Hybrid semiparametric systems that combine shallow neural networks with First Principles have been widely used for bioprocess modelling. In light of that, a new PROMICON-supported paper, recently published in the Computers & Chemical Engineering Journal, was specifically interested in advancing the assessment of the general bioreactor hybrid model and introducing some recent deep learning techniques.
In the newly published study ‘A general deep hybrid model for bioreactor systems: Combining first principles with deep neural networks’, the researchers, amongst whom project partners from Nova University Lisbon, investigated the effect of increasing the depth of the neural network resorting to different training approaches. The deep learning techniques, namely the adaptive moment estimation method (ADAM), stochastic regularisation and depth-dependent weights initialisation were evaluated in a hybrid modelling context. The paper thoroughly describes the method development, validation and verification, as well as the materials and methods used in the process.
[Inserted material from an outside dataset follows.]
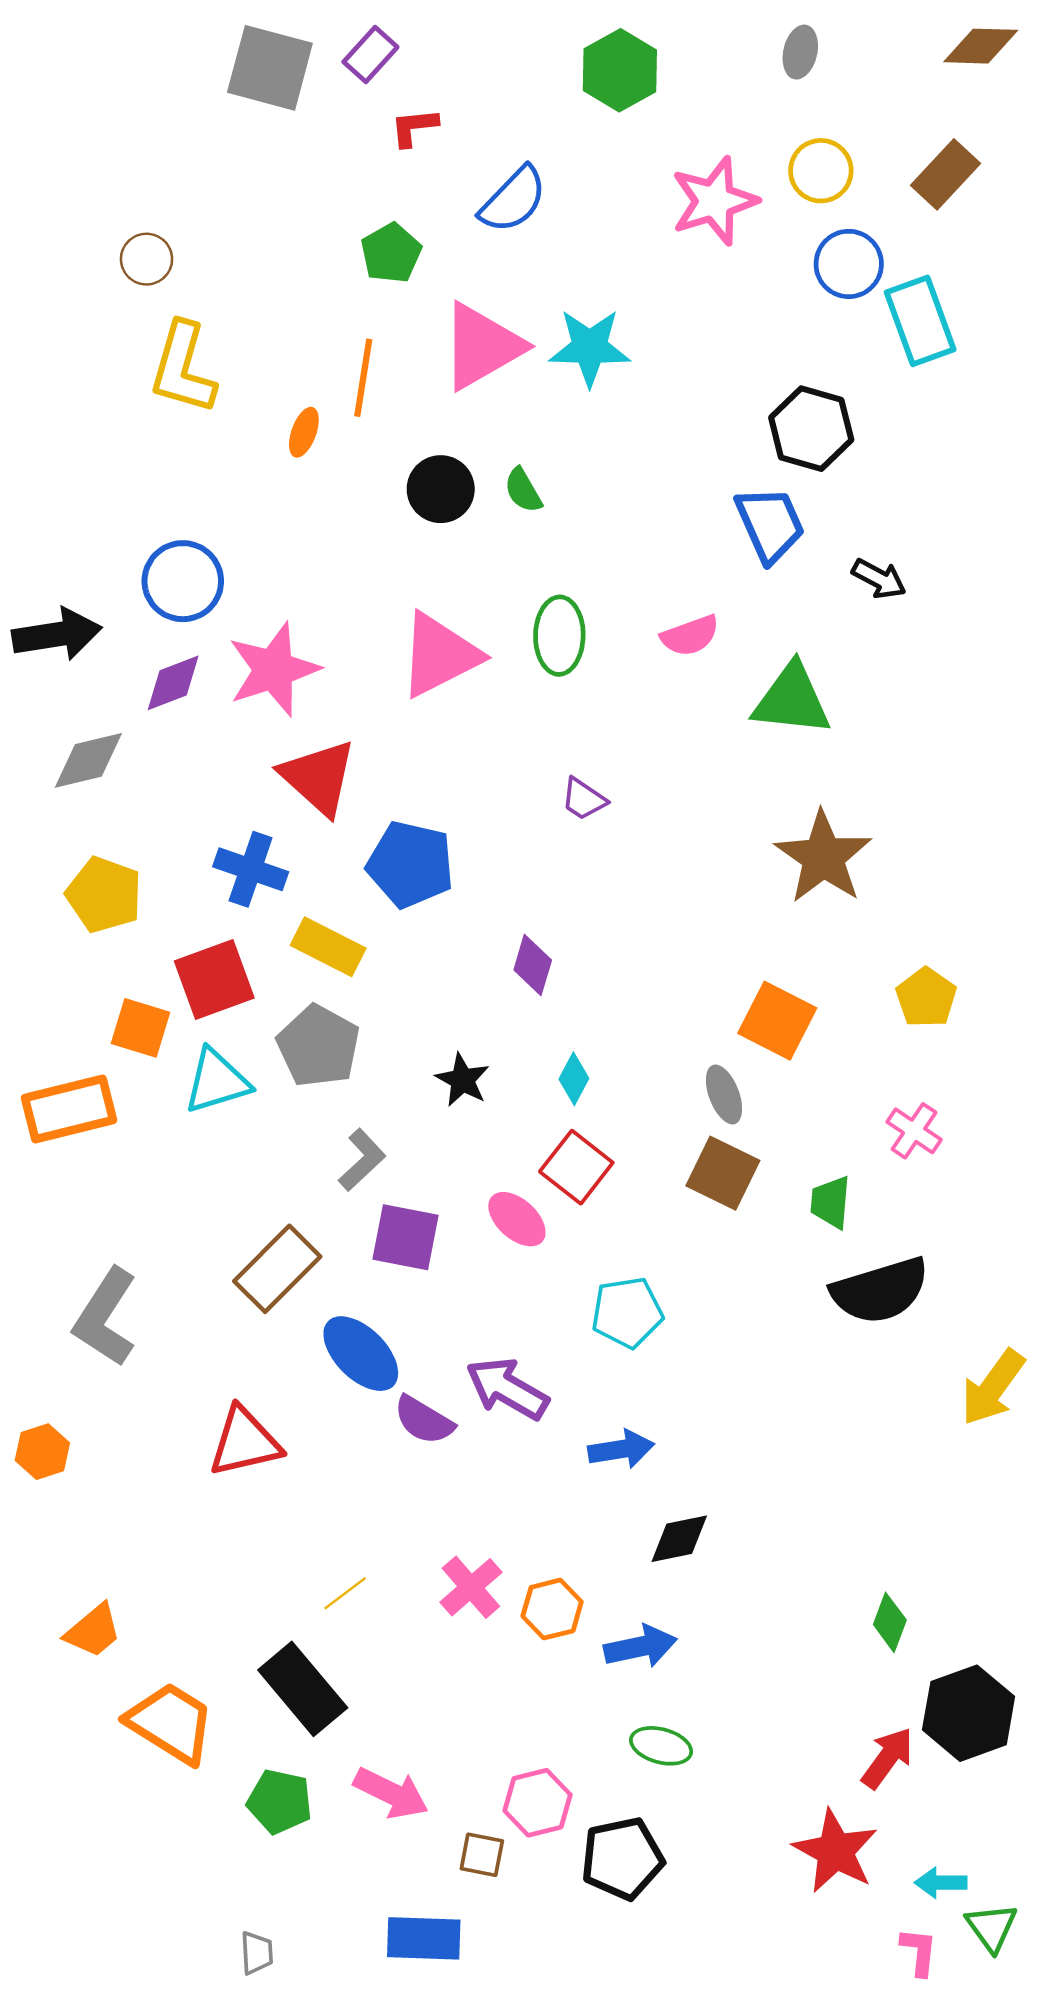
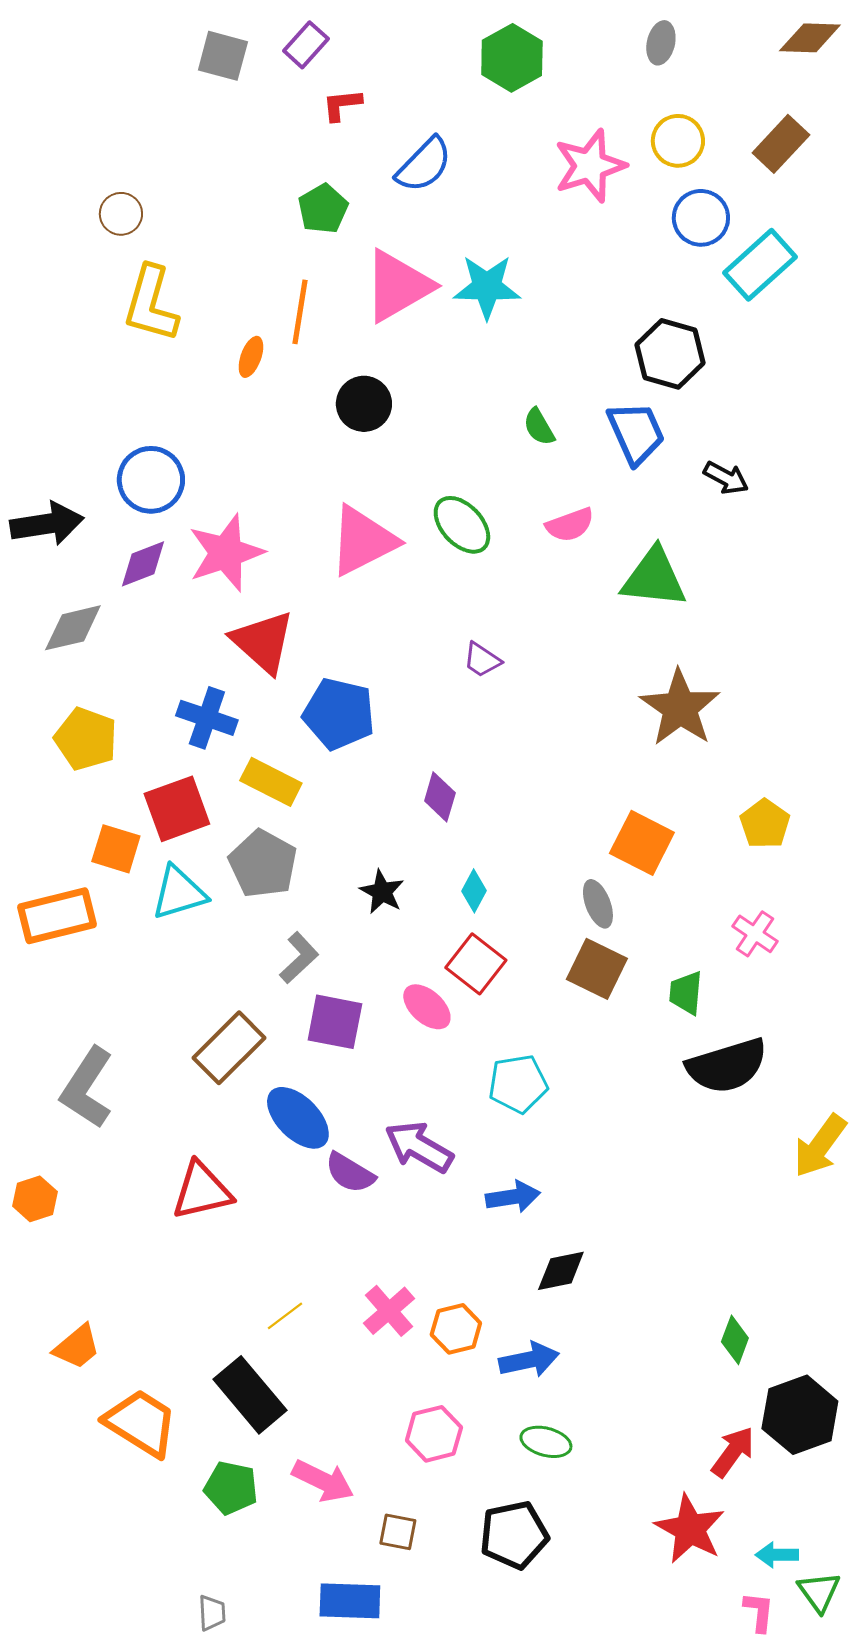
gray square: (270, 68) -> (223, 56), size x0.7
cyan rectangle: (920, 321) -> (760, 265), turned 68
green semicircle: (523, 490) -> (539, 427), moved
green ellipse: (559, 636) -> (462, 525), turned -44
pink hexagon: (538, 1803) -> (434, 1434), moved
The study reports that the key conclusion to be taken is that there is a clear advantage of adopting hybrid deep models both in terms of predictive power and in terms of computational cost in relation to the shallow hybrid case. All in all, the results point to a systematic generalisation improvement of deep hybrid models over its shallow counterpart.
Read the full paper here.
Photo: Schematic representation of the general deep hybrid model for bioreactor systems. The model is dynamic in nature with state vector, x, and observable outputs y. The model has a parametric component (functions f(.) and h(.)) with fixed mathematical structure determined by First Principles (typically material/energy balance equations). Some cellular properties are modelled by a deep feedforward neural network with multiple hidden layers as function of the process state, x, and external inputs, u. The deep neural network is a nonparametric model component with loose structure that must be identified from process data given the absence of explanatory mechanisms for that particular part of the model.